We’re headed to town right after lunch, about 1.30. I’d like to have a celebration for a good job completed; my thinking is that for this group celebrations can be pretty simple: coffee, the possibility of shopping, and a good meal.
So 6 of the team ride in with Katie on pikipikis and a daladala, and the 3 others—Olivia, Paige, and Liv—join Rachelle and the Gasses (minus Matt, who’s working with churches out of town) and me in Rachelle’s vehicle. We follow the bikes in; I like to do that so if one of them runs into any kind of trouble, we’ll find them on the way.
No trouble, so Rachelle drops us off at the Gold Crest Hotel, where we order in the coffee shop and hit the recliners in the lobby to wait for the others, who have to walk over from the daladala terminal. They come in soon, and I get them all something at the coffee shop as well. Cold is preferred over hot today, and I notice the espresso and mocha milkshakes are popular.
As we’re finishing up, we recall that Laura Gass suggested we go up on the roof. Don’t know what’s up there, but it can’t hurt, so we take the elevator to the highest floor, the 8th, which is a hotel floor, all right, but there are hardly any lights on, and no sign of the roof. I see another flight of stairs around the corner; up we go and see daylight—there’s a door that indeed goes out on the roof. Nobody around to ask permission of, so out we go. Hmm. Ought to make sure the door won’t lock behind us. Check that first, and then proceed.
They’re just storing old broken equipment up there, but there’s a great view of the town from all sides of the building. And it looks completely different from street level. There’s even a football field a block over, with a game going on. I didn’t even know it was there. We take a bunch of photos and videos before heading back down.
Free time for an hour before we need to be at the restaurant. I take them to the traffic circle with the fish fountain and show them the street to take, just to the right of the petrol station. Stay in groups of at least 2. Be at the restaurant on time at 5. See you there.
Jana and Janis are wanting to hit the gelato shop. Sounds good to me; I go with them. We take forever to pick 2 of the 6 flavors; I look at the counter person, shrug, and say “Wazungu!” (“White people!”). She laughs and shows no sign of hurry. Eventually we get lemon and strawberry in a cup, and 3 spoons. I take one bite and quit so they can have the rest. Just enough not to spoil our supper. Or dinner. Or whatever you call it where you’re from.

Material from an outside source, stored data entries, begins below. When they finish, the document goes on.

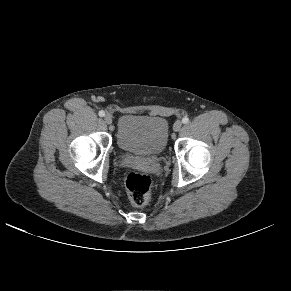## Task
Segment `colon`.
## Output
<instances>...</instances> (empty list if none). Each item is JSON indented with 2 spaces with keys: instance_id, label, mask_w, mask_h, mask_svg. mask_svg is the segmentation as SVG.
Listing matches in <instances>:
<instances>
[{
  "instance_id": "1",
  "label": "colon",
  "mask_w": 291,
  "mask_h": 291,
  "mask_svg": "<svg viewBox=\"0 0 291 291\" xmlns=\"http://www.w3.org/2000/svg\"><path fill=\"white\" fill-rule=\"evenodd\" d=\"M125 186L131 202L136 206L147 204L150 199L152 180L144 173L130 172L125 178Z\"/></svg>"
}]
</instances>
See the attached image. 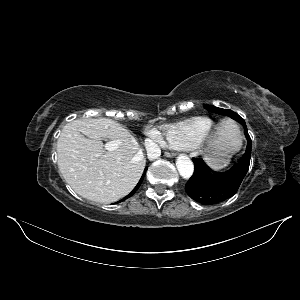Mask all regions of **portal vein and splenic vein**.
Returning <instances> with one entry per match:
<instances>
[{
    "label": "portal vein and splenic vein",
    "mask_w": 300,
    "mask_h": 300,
    "mask_svg": "<svg viewBox=\"0 0 300 300\" xmlns=\"http://www.w3.org/2000/svg\"><path fill=\"white\" fill-rule=\"evenodd\" d=\"M118 147L117 141H110L104 145V149L107 151H113Z\"/></svg>",
    "instance_id": "obj_1"
}]
</instances>
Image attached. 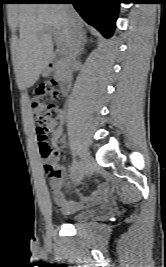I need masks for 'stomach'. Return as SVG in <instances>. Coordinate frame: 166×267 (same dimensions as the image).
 <instances>
[{"mask_svg": "<svg viewBox=\"0 0 166 267\" xmlns=\"http://www.w3.org/2000/svg\"><path fill=\"white\" fill-rule=\"evenodd\" d=\"M42 74H43V76H46L48 74V71L44 70Z\"/></svg>", "mask_w": 166, "mask_h": 267, "instance_id": "1", "label": "stomach"}]
</instances>
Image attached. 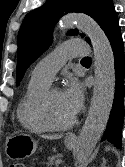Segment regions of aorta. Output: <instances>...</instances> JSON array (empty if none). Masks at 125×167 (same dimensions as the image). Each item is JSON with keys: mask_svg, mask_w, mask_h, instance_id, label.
<instances>
[{"mask_svg": "<svg viewBox=\"0 0 125 167\" xmlns=\"http://www.w3.org/2000/svg\"><path fill=\"white\" fill-rule=\"evenodd\" d=\"M72 24H76L90 38L95 58L93 97L76 151L78 164L84 166L100 139L111 112L115 91L114 55L107 36L93 19L84 14H70L61 20L64 28Z\"/></svg>", "mask_w": 125, "mask_h": 167, "instance_id": "aorta-1", "label": "aorta"}]
</instances>
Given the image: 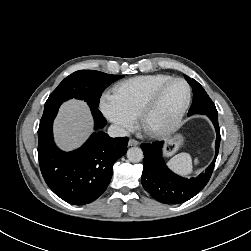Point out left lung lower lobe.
Segmentation results:
<instances>
[{"label": "left lung lower lobe", "instance_id": "1", "mask_svg": "<svg viewBox=\"0 0 251 251\" xmlns=\"http://www.w3.org/2000/svg\"><path fill=\"white\" fill-rule=\"evenodd\" d=\"M198 100L199 98L193 95V101L197 102ZM204 115H207L213 122L217 133L216 152L212 163L196 178H182L168 169L162 157L163 141L141 145L144 152L142 185L157 201L164 204L183 203L198 194L208 183L215 166L221 136L218 114Z\"/></svg>", "mask_w": 251, "mask_h": 251}]
</instances>
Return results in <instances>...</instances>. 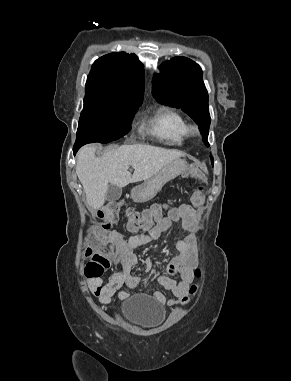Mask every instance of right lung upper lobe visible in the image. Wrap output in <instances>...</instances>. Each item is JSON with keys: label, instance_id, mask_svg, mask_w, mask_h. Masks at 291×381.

The two of them head off elsewhere; I run into 5 of the other 7 (all but Paige and Liv) back at the grocery store I visited on Monday. They want to get a bunch of stuff—especially tp to replace the case I donated to the roadside the other day—which we get, and then it’s time to walk down to the Tilapia Hotel. We’re not eating at the same restaurant where we ate the other day; this time it’s the teppanyaki joint out on the lake.

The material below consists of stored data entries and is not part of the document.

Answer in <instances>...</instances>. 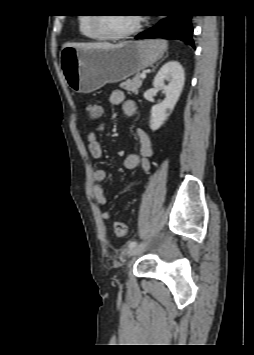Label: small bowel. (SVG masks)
I'll use <instances>...</instances> for the list:
<instances>
[{
    "instance_id": "small-bowel-1",
    "label": "small bowel",
    "mask_w": 254,
    "mask_h": 355,
    "mask_svg": "<svg viewBox=\"0 0 254 355\" xmlns=\"http://www.w3.org/2000/svg\"><path fill=\"white\" fill-rule=\"evenodd\" d=\"M109 102L112 105L121 104L125 114L128 116H132L136 113V103L133 100H126L122 90H113L109 96ZM102 130L103 125H99L90 130L87 136L89 152L95 159H101L103 157V148L99 141V134ZM135 136L139 152L126 156L123 161V166L127 170H134L138 166H141L144 173H149L153 156L151 139L141 128L136 129ZM107 175L108 172L104 168H94L92 170V180L95 183L104 181ZM92 195L97 204L105 205L107 203V193L101 185H93ZM100 216L103 220H109L111 218V214L108 210L101 211Z\"/></svg>"
}]
</instances>
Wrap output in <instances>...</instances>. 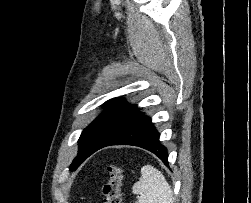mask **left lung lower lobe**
Segmentation results:
<instances>
[{"label":"left lung lower lobe","mask_w":251,"mask_h":203,"mask_svg":"<svg viewBox=\"0 0 251 203\" xmlns=\"http://www.w3.org/2000/svg\"><path fill=\"white\" fill-rule=\"evenodd\" d=\"M109 145H132L144 148L154 153L166 166H168L167 149L160 144L159 132L153 126L151 118L145 114H142L133 123L128 125L104 145L98 147L91 154Z\"/></svg>","instance_id":"1"}]
</instances>
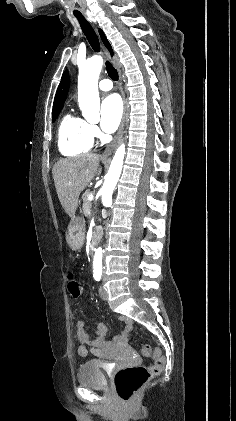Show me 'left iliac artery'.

As we’re walking, we stop into a couple of the dukas we saw the other day, and a few girls buy some football jerseys and other stuff. While that’s going on, Paige and Liv come along, and we walk together to the hotel. Rachelle’s car is already there; we go out to the restaurant and have a seat—we’re the first ones there, so I figure Rachelle and Katie are up in the coffee shop chillin’. Might as well leave ‘em in peace.
This restaurant is a Japanese barbecue, where they cook right at your table. There are just 2 tables; we have the whole place. It’s a small pier—I guess that’s the correct term—out over the water, with a roof but open sides. The view is beautiful and relaxing, and the food is quite good and safe for Western microbiotic sensitivities. A win all around.

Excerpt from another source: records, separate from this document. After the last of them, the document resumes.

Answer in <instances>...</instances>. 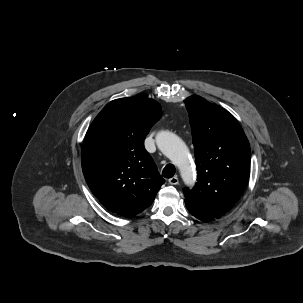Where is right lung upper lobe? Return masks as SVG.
Returning <instances> with one entry per match:
<instances>
[{"label": "right lung upper lobe", "instance_id": "obj_1", "mask_svg": "<svg viewBox=\"0 0 303 303\" xmlns=\"http://www.w3.org/2000/svg\"><path fill=\"white\" fill-rule=\"evenodd\" d=\"M160 118L155 100L131 97L111 101L91 123L82 169L92 193L112 213L130 218L142 212L164 183L144 148L146 135Z\"/></svg>", "mask_w": 303, "mask_h": 303}]
</instances>
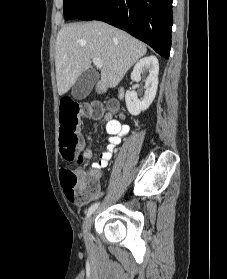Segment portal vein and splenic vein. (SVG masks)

Soon Jana and Janis show up, then Rachelle and Katie—I was right, they were in the coffee shop—and finally Laura Gass and her 3 kids, who have spent the afternoon at a friend’s swimming pool. Soon the cook and 2 assistants begin bringing out the supplies. This cook is going to run both tables, so she’ll be busy.
The meal is unhurried, tasty, and ample. We start with small potato cakes, and then comes the meat, in course after course: prawns, tilapia filets, calamari with grilled onions, chicken breast with vegetable fried rice, and beef. And to finish it off, ice cream: vanilla, chocolate, strawberry, or tutti-frutti. I order the “Rooty, Tooty, Fresh and Fruity,” which term the waiter doesn’t seem to recognize; it’s vanilla with lots of small chunks of fruit in it, and very sweet. Rachelle asks what it tastes like, and the first thing that comes to mind is gummy bears.
By now it’s dark; there are dim lights around the small pier, and we’re pleasantly full.
Time to go home.
We hire a taxi for the pikipiki crew—it would be crazy to ride motorbikes out to Shadi in the dark—and head home in our 2 vehicles.
A brief meeting to ensure that we’re set for the camp rollout tomorrow—which won’t happen until 10—then prayer for the next 2 days of effort, and we shut down for the day.